# Evaluation Metrics

One of the most important building blocks of machine learning are the evaluation metrics. Why? Well, even though having a computer make predictions on the data we supplied to it is _cool_, not any predictor is useful or even fit for the problem we are trying to solve or tackle using machine learning.

So, how do we tell how __good__ is a certain model? Using math, of course! 

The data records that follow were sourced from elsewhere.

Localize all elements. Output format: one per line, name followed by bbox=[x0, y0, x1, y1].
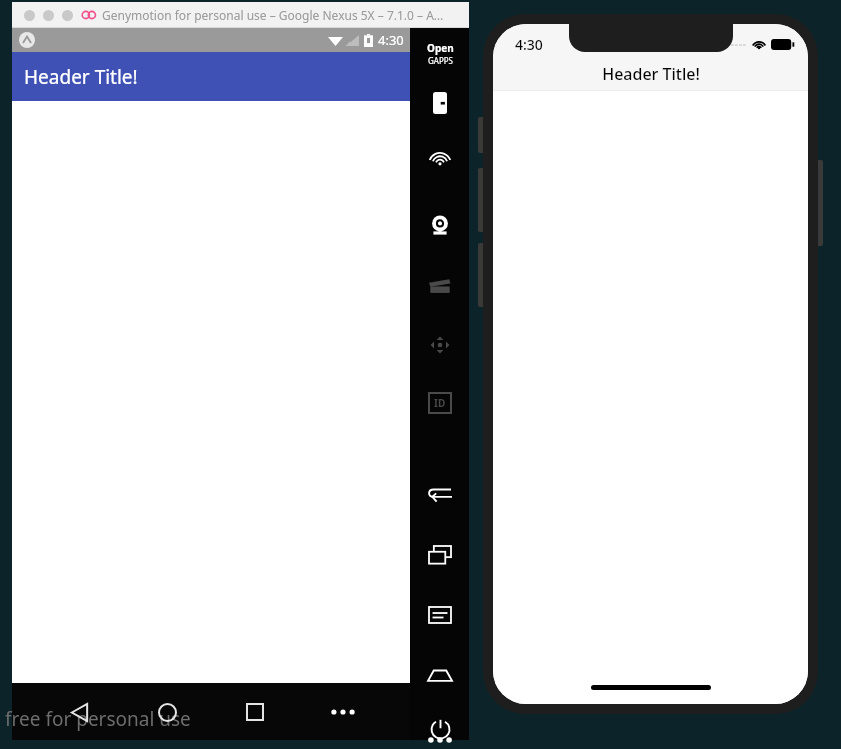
button[interactable]: Open GAPPS bbox=[417, 38, 463, 68]
button[interactable]: Power bbox=[423, 718, 457, 740]
button[interactable]: Volume up bbox=[478, 168, 485, 232]
staticText: Header Title! bbox=[602, 63, 700, 85]
button[interactable]: Power bbox=[816, 160, 823, 246]
staticText: 4:30 bbox=[378, 31, 404, 49]
button[interactable]: Back bbox=[423, 478, 457, 512]
staticText: Header Title! bbox=[24, 64, 138, 90]
staticText: ID bbox=[434, 396, 446, 410]
button[interactable]: Window button bbox=[62, 10, 73, 21]
button[interactable]: Camera bbox=[423, 208, 457, 242]
button[interactable]: GPS bbox=[423, 148, 457, 182]
button[interactable]: Accelerometer bbox=[423, 328, 457, 362]
button[interactable]: More options bbox=[322, 691, 364, 733]
staticText: 4:30 bbox=[515, 35, 543, 54]
button[interactable]: Window button bbox=[24, 10, 35, 21]
button[interactable]: Copy paste bbox=[423, 538, 457, 572]
button[interactable]: Back bbox=[58, 691, 100, 733]
button[interactable]: Screen recorder bbox=[423, 268, 457, 302]
button[interactable]: Volume down bbox=[478, 243, 485, 307]
button[interactable]: Silent switch bbox=[478, 117, 485, 153]
staticText: Genymotion for personal use – Google Nex… bbox=[102, 7, 444, 23]
staticText: Open bbox=[427, 41, 454, 55]
button[interactable]: Recent apps bbox=[234, 691, 276, 733]
button[interactable]: Home bbox=[146, 691, 188, 733]
button[interactable]: Volume bbox=[423, 658, 457, 692]
button[interactable]: Header Title! bbox=[12, 52, 410, 101]
staticText: free for personal use bbox=[5, 706, 191, 732]
button[interactable]: Window button bbox=[43, 10, 54, 21]
button[interactable]: Identifiers bbox=[423, 386, 457, 420]
staticText: GAPPS bbox=[428, 55, 454, 66]
button[interactable]: Battery bbox=[423, 86, 457, 120]
button[interactable]: Keyboard bbox=[423, 598, 457, 632]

Enter __evaluation metrics__!

An evaluation metrics, roughly speaking, is just a function that takes the prediction our model generates, compare them with the actual labels in the data, and give us a number that indicates how good (or bad) our algorithm is doing. There are many evaluation functions. Some of them are specific to regression and others to classification. Of course, each of them have a set of features that make them stand out at specific circunstances. The ones we are going to explore in this notebook are:

    - Accuracy.
    - Confusion Matrix.
    - Mean Absolute Error (MAE).
    - Root Mean Squared Error (RMSE).
    - Precission.
    - Recall.
    - F1.
    
Let's get started, shall we?

Let's start our implementation by loading the code and libraries we'll need. We will build our solution on top of the ones we implemented in the [previous notebook](https://github.com/jesus-a-martinez-v/toy-ml/blob/master/src/main/scala/notebooks/algorithm_evaluation.ipynb).

In [1]:
import $ivy.`com.github.tototoshi::scala-csv:1.3.5`
import $file.^.datasmarts.ml.toy.scripts.AlgorithmEvaluation, AlgorithmEvaluation._

Vector(Vector(Numeric(5.0)), Vector(Numeric(7.0)))
Vector(Vector(Numeric(3.0)), Vector(Numeric(2.0)))
Vector(Vector(Numeric(8.0)), Vector(Numeric(10.0)))
Vector(Vector(Numeric(9.0)), Vector(Numeric(6.0)))
Vector(Vector(Numeric(4.0)), Vector(Numeric(1.0)))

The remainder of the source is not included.